Paul watched us from the bed. He looked more jaundiced, thinner. Less likely to survive, although perhaps it was the absence of hope that I was seeing for the first time.
‘We’ll have no long faces here,’ he said, and I watched him put all his effort into making us both feel better, smoothing down an easy road to walk along, taking each obstacle and carefully placing it to one side.
Terminally ill patients do this frequently. I sometimes think they use more energy helping everyone else to deal with the situation than they do in coming to terms with it themselves.
They tried stenting, to find a way around the blockage, but it failed. They tried chemotherapy, but he couldn’t tolerate it, and I was just finishing my placement when the palliative care team organised a bed at the hospice.
I had already met patients who had stayed with me, people who remained in my thoughts long after they had left, but until that moment I had managed to continue walking forwards. I somehow always pulled myself away from a dark corner of thinking and directed my energy into the next patient, the next cubicle. This time, though, the stent failed. I couldn’t find a way around it. This time, I couldn’t move on. I knew where I’d gone wrong, I knew I’d walked a path I shouldn’t have walked, but equally, I knew I would walk it again. Again and again. When I wrote a card for what would be an elderly couple’s last anniversary. When I ran around the hospital hunting down ice, for a dying woman in A&E who craved cold water. When I smuggled fish and chips on to the ward, for an old man who had lost his wife and couldn’t face eating. None of these make me special or unusual, thousands of medics and nurses do things like this every day. It’s what makes us human and, sometimes, walking across that space towards a patient is the only thing we are able to do for them.

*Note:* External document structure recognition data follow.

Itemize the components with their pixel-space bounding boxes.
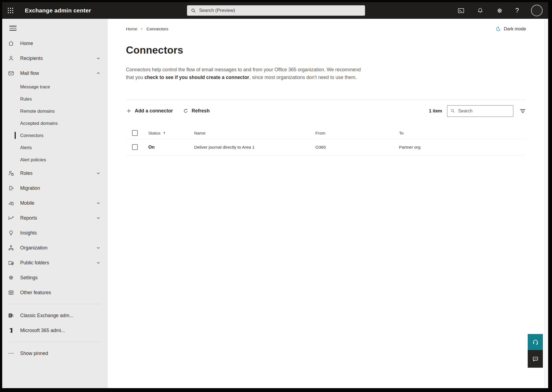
sidebar-item-insights[interactable]: Insights	[2, 225, 108, 240]
filter-button[interactable]	[519, 108, 526, 114]
column-header-label: Status	[148, 131, 160, 136]
dark-mode-toggle[interactable]: Dark mode	[495, 26, 526, 32]
refresh-icon	[183, 108, 189, 114]
sidebar-item-mobile[interactable]: Mobile	[2, 196, 108, 211]
sidebar-item-settings[interactable]: Settings	[2, 270, 108, 285]
sidebar-item-mail-flow[interactable]: Mail flow	[2, 66, 108, 81]
list-search-box[interactable]	[447, 105, 513, 117]
sidebar-item-recipients[interactable]: Recipients	[2, 51, 108, 66]
terminal-icon	[458, 7, 464, 14]
sidebar-item-label: Message trace	[20, 84, 50, 90]
sidebar-item-classic-exchange[interactable]: Classic Exchange adm...	[2, 308, 108, 323]
column-header-label: From	[315, 131, 325, 136]
sidebar-item-accepted-domains[interactable]: Accepted domains	[2, 117, 108, 129]
column-header-to[interactable]: To	[399, 131, 526, 136]
global-search-box[interactable]	[187, 5, 365, 16]
row-checkbox[interactable]	[132, 144, 138, 150]
sidebar-item-label: Insights	[20, 230, 37, 236]
item-count: 1 item	[429, 108, 442, 114]
main-content: Home Connectors Dark mode Connectors	[108, 19, 545, 388]
cell-to: Partner org	[399, 145, 526, 150]
chevron-down-icon	[96, 216, 101, 220]
sidebar-item-label: Rules	[20, 96, 32, 102]
sidebar-item-label: Accepted domains	[20, 121, 58, 126]
search-icon	[450, 109, 455, 113]
notifications-button[interactable]	[477, 7, 484, 14]
sidebar-item-public-folders[interactable]: Public folders	[2, 255, 108, 270]
sidebar-item-label: Roles	[20, 170, 33, 176]
sidebar-divider	[8, 342, 101, 342]
floating-buttons	[528, 334, 543, 368]
sidebar-collapse-button[interactable]	[9, 25, 18, 31]
search-icon	[191, 8, 196, 13]
column-header-status[interactable]: Status	[148, 131, 194, 136]
feedback-icon	[532, 355, 539, 362]
window: Exchange admin center	[0, 0, 552, 392]
dark-mode-label: Dark mode	[504, 26, 526, 31]
office-icon	[8, 327, 14, 334]
sidebar-item-migration[interactable]: Migration	[2, 181, 108, 196]
breadcrumb-home-link[interactable]: Home	[126, 27, 137, 31]
cell-name[interactable]: Deliver journal directly to Area 1	[194, 145, 315, 150]
vertical-scrollbar[interactable]	[545, 19, 548, 388]
chevron-down-icon	[96, 201, 101, 205]
list-toolbar: Add a connector Refresh 1 item	[126, 99, 526, 122]
add-connector-label: Add a connector	[135, 108, 173, 114]
sidebar-item-alerts[interactable]: Alerts	[2, 141, 108, 154]
powershell-button[interactable]	[457, 7, 464, 14]
sidebar-item-label: Connectors	[20, 133, 43, 138]
sidebar-item-microsoft-365-admin[interactable]: Microsoft 365 admi...	[2, 323, 108, 338]
list-search-input[interactable]	[458, 108, 510, 114]
cell-status: On	[148, 144, 194, 150]
sidebar-item-label: Remote domains	[20, 109, 55, 114]
column-header-name[interactable]: Name	[194, 131, 315, 136]
gear-icon	[8, 274, 14, 281]
settings-button[interactable]	[496, 7, 503, 14]
sidebar-item-reports[interactable]: Reports	[2, 211, 108, 225]
sidebar-item-label: Migration	[20, 185, 40, 191]
home-icon	[8, 40, 14, 47]
connectors-table: Status Name From To On Deliver journal d…	[126, 127, 526, 155]
chevron-down-icon	[96, 171, 101, 175]
chevron-down-icon	[96, 261, 101, 265]
column-header-label: Name	[194, 131, 205, 136]
table-icon	[8, 289, 14, 296]
sidebar-item-connectors[interactable]: Connectors	[2, 129, 108, 141]
help-button[interactable]: ?	[515, 7, 519, 14]
sidebar-item-other-features[interactable]: Other features	[2, 285, 108, 300]
sidebar-item-label: Microsoft 365 admi...	[20, 328, 65, 333]
sidebar-item-remote-domains[interactable]: Remote domains	[2, 105, 108, 117]
sidebar-item-label: Alert policies	[20, 157, 46, 162]
global-search-input[interactable]	[199, 8, 361, 13]
sidebar-item-home[interactable]: Home	[2, 36, 108, 51]
plus-icon	[126, 108, 132, 114]
app-launcher-button[interactable]	[2, 2, 19, 19]
help-icon: ?	[515, 7, 519, 14]
column-header-from[interactable]: From	[315, 131, 399, 136]
sidebar-item-label: Organization	[20, 245, 47, 251]
description-text: , since most organizations don't need to…	[249, 75, 357, 80]
bell-icon	[477, 7, 484, 14]
sidebar-item-rules[interactable]: Rules	[2, 93, 108, 105]
description-link[interactable]: check to see if you should create a conn…	[144, 75, 249, 80]
sidebar-item-alert-policies[interactable]: Alert policies	[2, 154, 108, 166]
add-connector-button[interactable]: Add a connector	[126, 108, 173, 114]
sidebar-item-roles[interactable]: Roles	[2, 166, 108, 181]
sidebar-item-label: Public folders	[20, 260, 49, 266]
help-support-button[interactable]	[528, 334, 543, 350]
chevron-down-icon	[96, 246, 101, 250]
account-avatar[interactable]	[531, 5, 543, 16]
sidebar-item-message-trace[interactable]: Message trace	[2, 81, 108, 93]
sidebar-item-show-pinned[interactable]: Show pinned	[2, 346, 108, 361]
refresh-label: Refresh	[192, 108, 210, 114]
refresh-button[interactable]: Refresh	[183, 108, 210, 114]
sidebar-item-label: Recipients	[20, 56, 43, 61]
feedback-button[interactable]	[528, 350, 543, 368]
select-all-checkbox[interactable]	[132, 130, 138, 136]
moon-icon	[495, 26, 501, 32]
app-title: Exchange admin center	[25, 7, 91, 14]
table-row[interactable]: On Deliver journal directly to Area 1 O3…	[126, 139, 526, 155]
sidebar-item-organization[interactable]: Organization	[2, 240, 108, 255]
chevron-up-icon	[96, 71, 101, 75]
topbar: Exchange admin center	[2, 2, 548, 19]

I watched them leave the ward, Paul and Julie, and their two little children and the toys and the coats and the carrier bags. An ordinary life suddenly made unordinary by a cruel disease so quiet and so devious we are often unaware of its existence until it’s too late. I knew that all the words you normally attach to a goodbye were worthless, and anything else I said would be for my own comfort and not for theirs, and so we just smiled at each other.

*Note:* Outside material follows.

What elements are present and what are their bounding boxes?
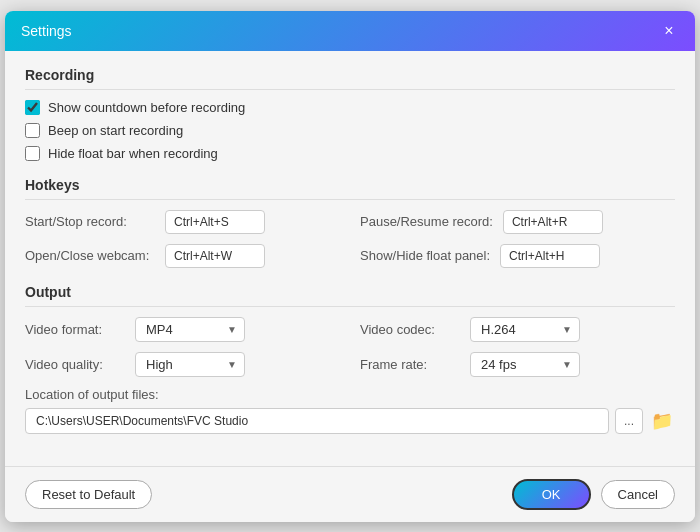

I was planning on telephoning the hospice a couple of weeks later. I even got as far as writing down the number and keeping it in my pocket, but I didn’t ever get around to calling. On my next placement, I was walking in a different part of the hospital, towards a different ward, when I spotted their Macmillan nurse, on the opposite side of the corridor. I thought of asking her how it went, I thought of finding out the end of the story, even though I knew what the end of the story would be. She recognised me and she smiled. I didn’t ask.
I didn’t ask her because sometimes we need to leave a space. A space between a doctor and a patient. Between one person’s story and our own.
A space where we can put all the hope.